In sum, Kierkegaard and Death succeeds admirably at demonstrating how the Kierkegaardian corpus presents us with something like a philosophy of finite existence, in a way that will open up avenues of further research and should also serve as essential reading for anyone who believes that reflecting on human mortality could perhaps be a fruitful enterprise after all. If I have said little or nothing about some chapters, this is only for the sake of delving further into certain parts of a volume that includes fifteen chapters as well as an introduction by the editors: my omissions should not be taken as anything but the consequence of my decision to place the emphasis elsewhere. And if I bring up only a couple of quibbles, this is because any other complaints would have been so trivial as to be unworthy of mention, which indicates the quality of the book taken as a whole.
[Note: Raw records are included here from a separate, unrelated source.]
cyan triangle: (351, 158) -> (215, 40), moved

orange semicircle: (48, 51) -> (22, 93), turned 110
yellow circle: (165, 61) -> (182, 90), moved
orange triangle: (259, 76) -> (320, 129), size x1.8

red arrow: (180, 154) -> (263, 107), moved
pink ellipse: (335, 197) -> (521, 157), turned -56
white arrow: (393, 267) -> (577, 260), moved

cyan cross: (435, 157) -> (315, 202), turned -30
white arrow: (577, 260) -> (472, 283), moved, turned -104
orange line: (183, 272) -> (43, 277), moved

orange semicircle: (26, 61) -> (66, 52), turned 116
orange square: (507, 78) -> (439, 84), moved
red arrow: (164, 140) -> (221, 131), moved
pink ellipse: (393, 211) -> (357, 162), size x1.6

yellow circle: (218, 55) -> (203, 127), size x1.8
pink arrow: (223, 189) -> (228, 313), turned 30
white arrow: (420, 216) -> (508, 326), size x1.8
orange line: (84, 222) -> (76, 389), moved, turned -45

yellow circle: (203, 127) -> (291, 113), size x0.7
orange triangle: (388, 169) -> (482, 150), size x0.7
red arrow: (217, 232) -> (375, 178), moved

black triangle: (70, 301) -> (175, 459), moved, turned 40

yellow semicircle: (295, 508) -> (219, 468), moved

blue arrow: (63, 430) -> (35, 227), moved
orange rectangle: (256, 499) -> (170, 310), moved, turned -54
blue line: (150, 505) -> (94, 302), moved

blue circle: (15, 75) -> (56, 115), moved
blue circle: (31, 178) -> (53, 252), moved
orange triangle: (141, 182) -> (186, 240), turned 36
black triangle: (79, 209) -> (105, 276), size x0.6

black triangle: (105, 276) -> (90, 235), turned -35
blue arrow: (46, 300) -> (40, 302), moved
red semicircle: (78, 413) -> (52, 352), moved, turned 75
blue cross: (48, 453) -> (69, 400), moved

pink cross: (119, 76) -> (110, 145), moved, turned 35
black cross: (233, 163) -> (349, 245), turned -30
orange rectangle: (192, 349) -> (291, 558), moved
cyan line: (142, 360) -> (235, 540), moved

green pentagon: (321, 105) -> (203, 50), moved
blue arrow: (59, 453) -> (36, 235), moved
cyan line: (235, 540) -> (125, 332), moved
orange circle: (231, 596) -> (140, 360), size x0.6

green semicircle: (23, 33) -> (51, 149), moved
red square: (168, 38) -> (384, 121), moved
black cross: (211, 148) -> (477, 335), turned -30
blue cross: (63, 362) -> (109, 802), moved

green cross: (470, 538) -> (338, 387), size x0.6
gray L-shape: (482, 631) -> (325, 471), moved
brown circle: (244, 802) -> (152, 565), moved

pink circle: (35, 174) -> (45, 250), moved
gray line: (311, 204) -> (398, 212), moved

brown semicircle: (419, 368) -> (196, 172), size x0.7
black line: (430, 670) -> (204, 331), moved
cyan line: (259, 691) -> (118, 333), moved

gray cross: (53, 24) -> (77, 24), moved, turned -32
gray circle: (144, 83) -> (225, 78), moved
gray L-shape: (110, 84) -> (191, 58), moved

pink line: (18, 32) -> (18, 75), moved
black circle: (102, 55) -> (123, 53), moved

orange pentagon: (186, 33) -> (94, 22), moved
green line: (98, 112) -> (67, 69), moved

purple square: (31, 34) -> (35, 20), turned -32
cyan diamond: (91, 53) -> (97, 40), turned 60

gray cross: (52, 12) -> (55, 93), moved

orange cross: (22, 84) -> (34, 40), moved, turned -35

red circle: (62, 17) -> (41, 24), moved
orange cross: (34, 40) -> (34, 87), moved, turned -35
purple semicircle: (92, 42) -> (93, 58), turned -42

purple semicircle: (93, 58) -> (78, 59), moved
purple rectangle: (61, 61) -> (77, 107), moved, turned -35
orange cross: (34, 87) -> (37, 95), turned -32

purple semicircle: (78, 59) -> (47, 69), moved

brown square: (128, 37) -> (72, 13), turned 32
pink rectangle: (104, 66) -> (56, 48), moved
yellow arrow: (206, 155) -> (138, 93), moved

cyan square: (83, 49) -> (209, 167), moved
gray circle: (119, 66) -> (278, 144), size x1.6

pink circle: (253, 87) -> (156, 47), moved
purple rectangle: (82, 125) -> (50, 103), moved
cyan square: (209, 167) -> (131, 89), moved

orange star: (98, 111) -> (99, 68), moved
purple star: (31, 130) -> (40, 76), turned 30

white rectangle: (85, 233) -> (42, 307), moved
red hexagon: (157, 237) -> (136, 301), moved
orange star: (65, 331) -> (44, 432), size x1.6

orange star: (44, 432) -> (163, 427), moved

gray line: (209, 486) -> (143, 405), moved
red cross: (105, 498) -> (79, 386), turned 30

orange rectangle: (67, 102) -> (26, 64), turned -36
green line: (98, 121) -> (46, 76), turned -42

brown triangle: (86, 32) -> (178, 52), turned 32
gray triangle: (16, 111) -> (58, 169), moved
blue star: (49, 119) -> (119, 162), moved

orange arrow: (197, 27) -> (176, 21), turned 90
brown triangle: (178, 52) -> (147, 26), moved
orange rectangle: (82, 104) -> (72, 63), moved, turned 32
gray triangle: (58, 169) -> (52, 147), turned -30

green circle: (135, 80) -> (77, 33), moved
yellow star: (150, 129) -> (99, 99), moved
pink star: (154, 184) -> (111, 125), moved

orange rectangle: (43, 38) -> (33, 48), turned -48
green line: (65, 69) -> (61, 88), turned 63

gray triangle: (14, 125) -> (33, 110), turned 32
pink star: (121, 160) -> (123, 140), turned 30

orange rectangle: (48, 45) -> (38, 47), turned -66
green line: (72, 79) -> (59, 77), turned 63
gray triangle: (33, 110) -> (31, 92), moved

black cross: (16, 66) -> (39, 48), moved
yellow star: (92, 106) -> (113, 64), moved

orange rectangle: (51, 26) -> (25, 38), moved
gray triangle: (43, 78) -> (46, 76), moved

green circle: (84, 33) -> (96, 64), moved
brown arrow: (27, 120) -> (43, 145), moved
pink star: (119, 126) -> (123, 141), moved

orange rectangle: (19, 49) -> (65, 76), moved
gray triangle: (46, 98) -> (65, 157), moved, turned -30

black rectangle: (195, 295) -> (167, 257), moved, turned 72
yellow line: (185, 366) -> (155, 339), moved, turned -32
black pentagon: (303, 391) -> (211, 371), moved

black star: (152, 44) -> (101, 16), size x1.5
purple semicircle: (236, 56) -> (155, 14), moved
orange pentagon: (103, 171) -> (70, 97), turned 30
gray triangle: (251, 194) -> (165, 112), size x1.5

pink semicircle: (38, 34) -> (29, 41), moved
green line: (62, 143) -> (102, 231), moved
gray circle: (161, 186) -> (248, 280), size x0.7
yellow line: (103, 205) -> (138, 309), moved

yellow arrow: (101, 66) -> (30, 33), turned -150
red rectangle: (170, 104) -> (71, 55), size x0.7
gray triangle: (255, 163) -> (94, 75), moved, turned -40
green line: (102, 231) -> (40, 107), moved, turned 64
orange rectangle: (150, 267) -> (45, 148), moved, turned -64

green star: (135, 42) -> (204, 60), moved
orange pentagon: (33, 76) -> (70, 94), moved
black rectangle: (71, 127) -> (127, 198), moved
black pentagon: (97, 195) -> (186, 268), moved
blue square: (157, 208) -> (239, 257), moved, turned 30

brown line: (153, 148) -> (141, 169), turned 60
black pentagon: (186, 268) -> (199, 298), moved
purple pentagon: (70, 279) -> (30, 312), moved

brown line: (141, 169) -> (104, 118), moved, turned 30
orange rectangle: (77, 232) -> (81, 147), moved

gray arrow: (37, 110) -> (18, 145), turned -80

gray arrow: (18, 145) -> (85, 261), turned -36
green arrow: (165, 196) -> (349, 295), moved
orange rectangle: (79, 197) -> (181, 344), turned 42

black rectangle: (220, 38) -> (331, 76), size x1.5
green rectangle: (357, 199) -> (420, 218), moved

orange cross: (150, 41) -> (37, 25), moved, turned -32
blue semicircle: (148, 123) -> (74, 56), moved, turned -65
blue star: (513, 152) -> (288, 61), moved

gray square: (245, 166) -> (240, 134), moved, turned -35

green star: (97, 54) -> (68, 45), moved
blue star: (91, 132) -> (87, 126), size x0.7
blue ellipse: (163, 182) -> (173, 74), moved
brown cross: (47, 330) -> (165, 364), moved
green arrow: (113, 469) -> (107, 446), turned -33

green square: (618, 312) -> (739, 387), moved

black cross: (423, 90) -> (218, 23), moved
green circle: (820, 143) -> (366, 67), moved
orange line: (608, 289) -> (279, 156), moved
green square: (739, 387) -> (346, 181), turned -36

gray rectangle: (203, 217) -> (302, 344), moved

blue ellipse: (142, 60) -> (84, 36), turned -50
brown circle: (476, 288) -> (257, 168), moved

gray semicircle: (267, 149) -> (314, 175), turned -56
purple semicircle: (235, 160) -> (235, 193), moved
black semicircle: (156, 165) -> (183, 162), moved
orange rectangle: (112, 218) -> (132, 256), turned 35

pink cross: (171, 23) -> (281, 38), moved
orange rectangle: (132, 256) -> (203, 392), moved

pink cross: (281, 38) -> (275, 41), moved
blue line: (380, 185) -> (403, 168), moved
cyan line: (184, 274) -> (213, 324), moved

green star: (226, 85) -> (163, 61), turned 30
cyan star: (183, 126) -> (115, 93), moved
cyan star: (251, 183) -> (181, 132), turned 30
Even the critical remark I to which I now turn is not a sign of dissatisfaction with any part of this volume so much as a tension that is not obviously resolved in Kierkegaard and Death, for reasons that have to do with Kierkegaard's own writings.

Apart from a few scattered remarks to the effect that death may not turn out to be "the end," most of Kierkegaard and Death leaves aside the topic of the afterlife, in accordance with what is stated by the editors in their Introduction, i.e., that Kierkegaard's work is primarily oriented toward finite human existence and that he largely avoids the topic of personal immortality. And yet, as Tamara Monet Marks observes in the final chapter, there is undeniable evidence that Kierkegaard himself did believe in this possibility, or that he held out hope for it. When his religious discourses and his discussions of faith address themselves to the predicament of mortal human beings, who are going to die, is he dwelling on this subject only for the sake of those infidels who are not in on the secret that we don't really die, or that death is not the end? If so, then Kierkegaard's views might seem to be a fit target for Philip Larkin's cynical remark about religion as a game "created to pretend we never die,"[4] which denies the problems of finitude rather than confronting them. If Kierkegaard also offers resources for thinking about our mortality that do not amount to a "denial of death," then how do we reconcile all of his this-worldly philosophical and religious writings with the moments when he seems to be immortality-obsessed? For the latter do exist, as Marks points out, even if they are outnumbered, as the editors indicate. Although there is clearly a form of Kierkegaardian existential faith that does not deny our finitude, what about the other elements of Kierkegaard's work that seem to conflict with this? By ending with this question, I don't mean to imply that I know how to answer it -- but someone ought to.


[1] Pierre Hadot, Philosophy as a Way of Life, ed. by Arnold I. Davidson, trans. by Michael Chase (Oxford: Blackwell, 1995), 187.

[2] The 1845 discourse "At a Graveside" appears as the third of Three Discourses on Imagined Occasions, trans. by Hong & Hong (Princeton, 1993), 69-102.

[3] As far as I'm aware, the best discussion of these themes in Fear and Trembling is found in Chapters 2 and 3 of Sharon Krishek's Kierkegaard on Faith and Love(Cambridge, 2009).

[4] Line 24 of "Aubade," in Selected Poems, ed. by Anthony Thwaite (New York: Farrar, Straus and Giroux, 2003), 190-191.